Aromatase inhibition could be an alternative to testosterone administration to mitigate declining androgen production in hypogonadal older men. Unlike testosterone replacement, aromatase inhibition lowers circulating estradiol levels, which potentially prevents adverse effects of testosterone supplementation. Burnett-Bowie et al. investigated the efficacy and safety of the synthetic aromatase inhibitor anastrozole to treat hypogonadism in aging men.

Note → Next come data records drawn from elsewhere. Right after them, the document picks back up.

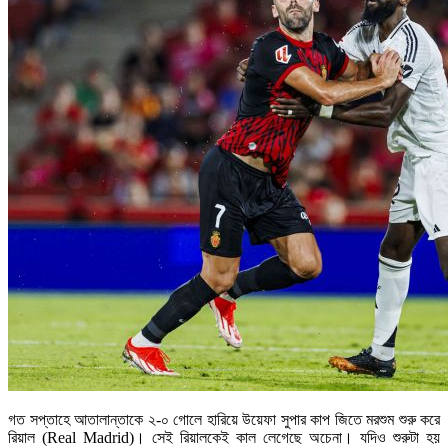
গত সপ্তাহে আতালান্তাকে ২-০ গোলে হারিয়ে উয়েফা সুপার কাপ জিতে মরশুম শুরু করে
রিয়াল (Real Madrid)। সেই রিয়ালকেই কাল লেগেছে অচেনা। যদিও শুরুটা হয়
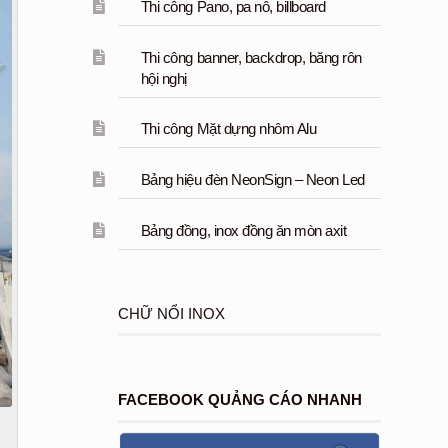
Thi công Pano, pa nô, billboard
Thi công banner, backdrop, băng rôn
hội nghị
Thi công Mặt dựng nhôm Alu
Bảng hiệu đèn NeonSign – Neon Led
Bảng đồng, inox đồng ăn mòn axit
CHỮ NỔI INOX
FACEBOOK QUẢNG CÁO NHANH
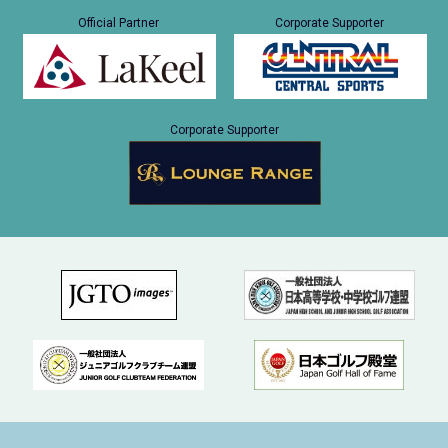
Official Partner
Corporate Supporter
Corporate Supporter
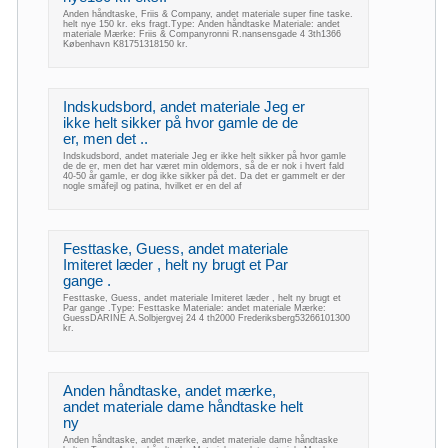
Anden håndtaske, Friis & Company, andet materiale super fine taske.
helt nye 150 kr. eks fragt.Type: Anden håndtaske Materiale: andet
materiale Mærke: Friis & Companyronni R.nansensgade 4 3th1366
København K81751318150 kr.
Indskudsbord, andet materiale Jeg er
ikke helt sikker på hvor gamle de de
er, men det ..
Indskudsbord, andet materiale Jeg er ikke helt sikker på hvor gamle
de de er, men det har været min oldemors, så de er nok i hvert fald
40-50 år gamle, er dog ikke sikker på det. Da det er gammelt er der
nogle småfejl og patina, hvilket er en del af
Festtaske, Guess, andet materiale
Imiteret læder , helt ny brugt et Par
gange .
Festtaske, Guess, andet materiale Imiteret læder , helt ny brugt et
Par gange .Type: Festtaske Materiale: andet materiale Mærke:
GuessDARINE A.Solbjergvej 24 4 th2000 Frederiksberg53266101300
kr.
Anden håndtaske, andet mærke,
andet materiale dame håndtaske helt
ny
Anden håndtaske, andet mærke, andet materiale dame håndtaske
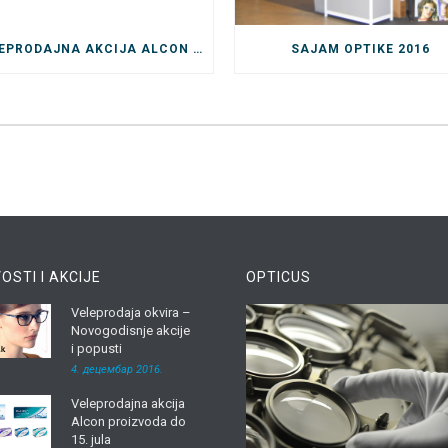
VELEPRODAJNA AKCIJA ALCON PROIZVODA DO 15. JULA
SAJAM OPTIKE 2016
OSTI I AKCIJE
OPTICUS
Veleprodaja okvira –
Novogodisnje akcije
i popusti
4. децембар 2016.
Veleprodajna akcija
Alcon proizvoda do
15. jula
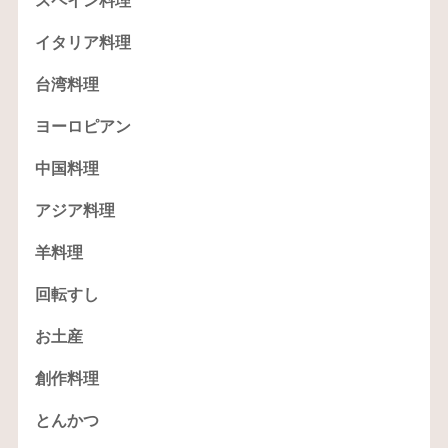
スペイン料理
イタリア料理
台湾料理
ヨーロピアン
中国料理
アジア料理
羊料理
回転すし
お土産
創作料理
とんかつ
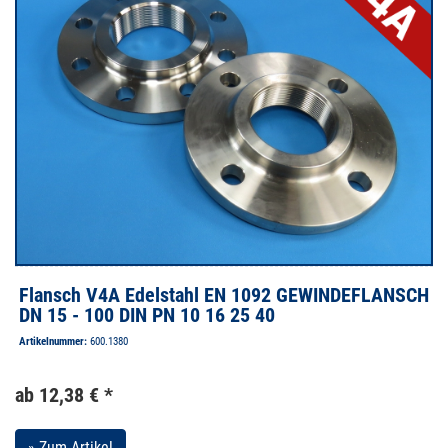
Flansch V4A Edelstahl EN 1092 GEWINDEFLANSCH
DN 15 - 100 DIN PN 10 16 25 40
Artikelnummer:
600.1380
ab 12,38 € *
» Zum Artikel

The study enrolled 88 men (60 years or older) with symptoms of hypogonadism and low testosterone levels (5.2–10.4 nmol/l in a single measure or 10.4–12.1 nmol/l in two consecutive measures). Participants were randomly assigned to receive either anastrozole 1 mg daily or placebo for 12 months; 11 men from the anastrozole group and 8 from the placebo withdrew from the study. Changes in gonadal steroid hormone levels, lower extremity strength, body composition (fat and muscle), lipid levels, prostate-specific antigen levels, and symptoms of urinary obstruction were all recorded at baseline and every 3 months thereafter.

Compared with placebo and baseline measurements, aromatase inhibition increased mean serum testosterone levels by 50% at 3 months. However, mean androgen levels decreased between months 3 and 12 (but remained significantly higher than baseline), which indicated an acquired resistance to anastrozole. Conversely, anastrozole therapy lowered estradiol levels, which did not revert to baseline between months 3 and 12; no such change was observed in the placebo group.

Aromatase inhibition improved testosterone levels to the mid-normal range and did not alter prostate-specific antigen levels or urinary-obstructive symptoms, but failed to improve body composition or strength.